Wow! A blast from the past, posted this back in 2008 ... somehow, I find the current batch (2013-2014) of graduates to be much better than those I interviewed in 2006-2008/
The headline may sound like an old man bitching about how tough it was during his younger days, I hope its not. Over the last few years I have had to hire at least 10-15 new graduates every year, and then get the unit managers to train them up. In highlighting their shortcomings, I have to generalise but I am sure that's pretty much the same conclusion throughout the country in all industries.

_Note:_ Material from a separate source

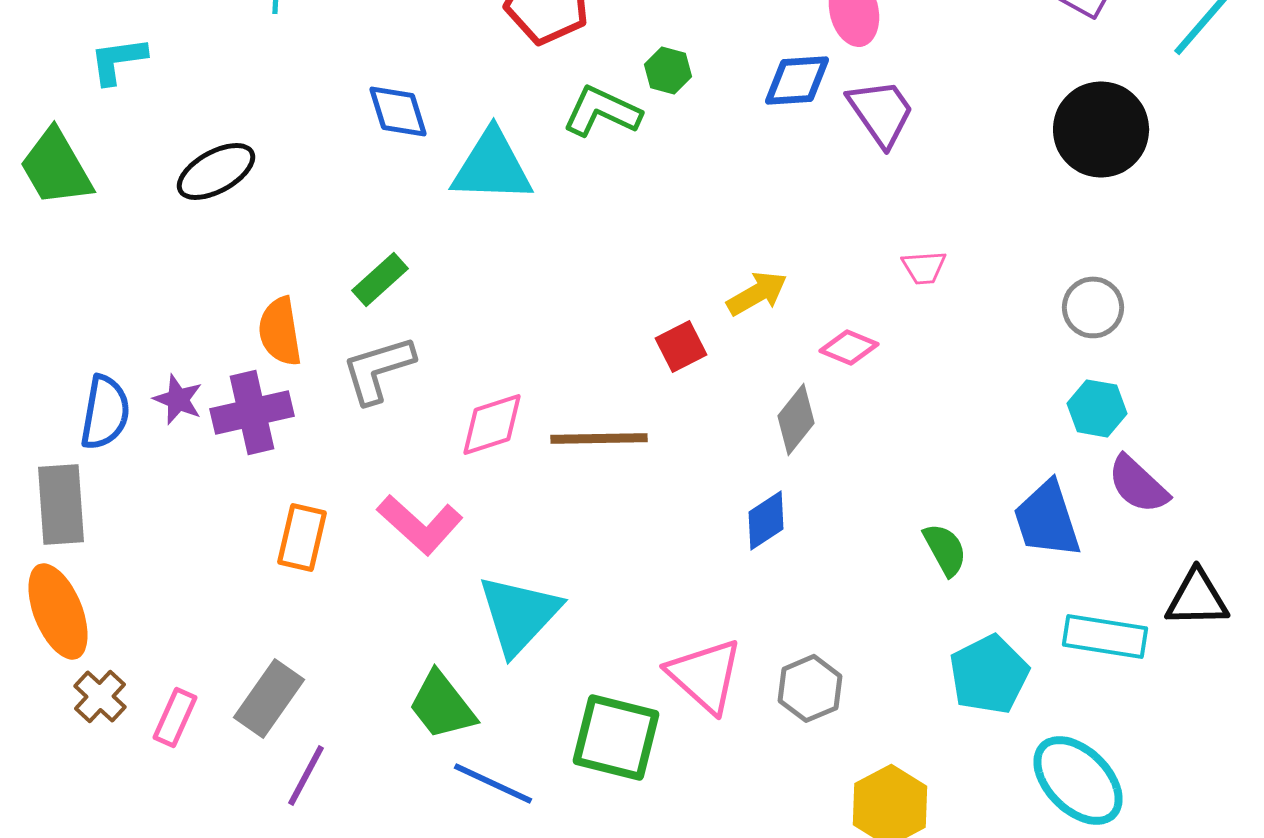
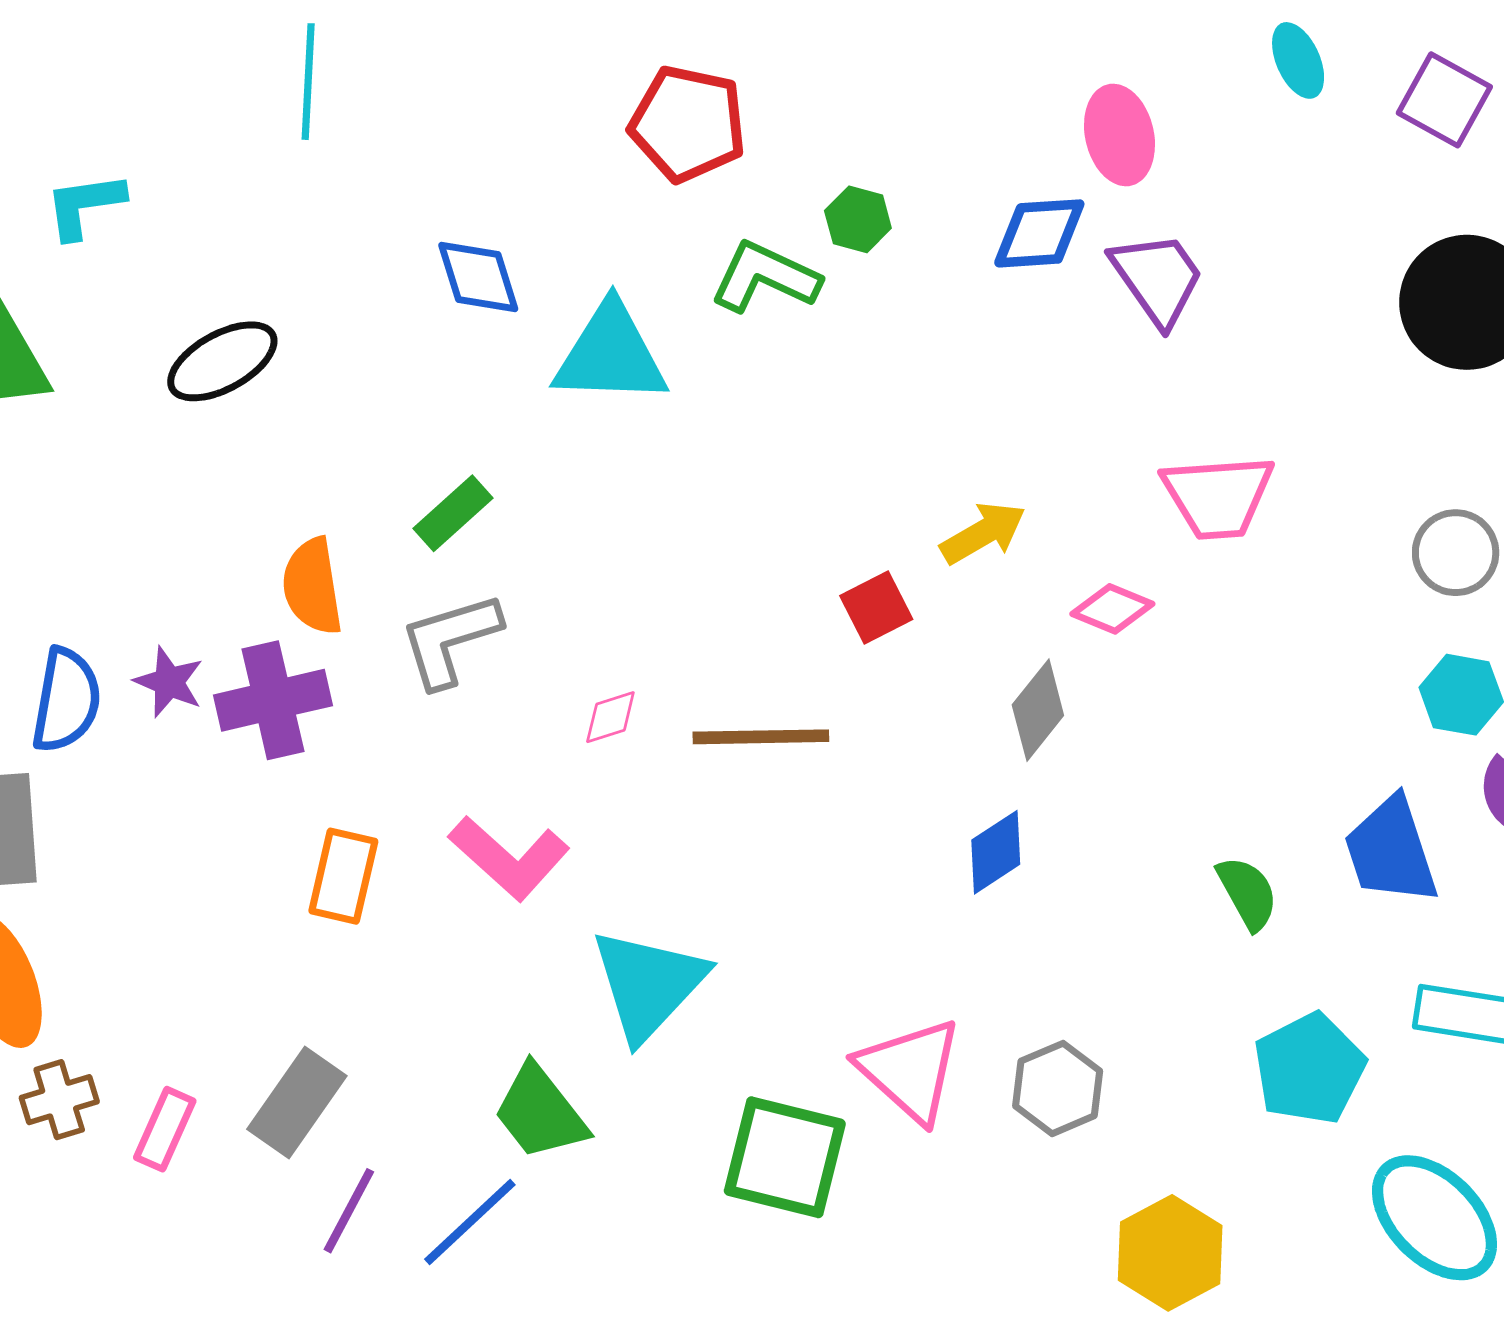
pink trapezoid: (924, 267) -> (1218, 496), size x1.8
pink diamond: (492, 424) -> (610, 717), size x0.6
brown cross: (100, 696) -> (59, 1100), turned 30
blue line: (493, 783) -> (470, 1222), moved, turned -68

1) Rich parents - Parents who are rich, please note, generally your children will be assholes if you do nothing right when they were young. That's because the over mollycoddling, pandering to their whims and fancies, have shaped their character - which is pathetic. I have a few rich kids who have OK degrees, but decided to quit after a couple of months because they wanted to do something else. When asked further, they said they wanted to go further their studies. Geez, that is only an option if your parents are well off. After the years of investment into the child, there is seemingly no inclination of the need to be independent or self sufficient. They can have the option because the parents allow them to. What a wonderful bunch of kids.
Some even have the audacity to go for a long holiday after their graduation. You try to follow your Western fellow graduates... well for one, most of them work for at least a year to save up before they embark on their travels (I don't think we do)... and when they study, they themselves take up student loans which they will pay back when they work (which we don't).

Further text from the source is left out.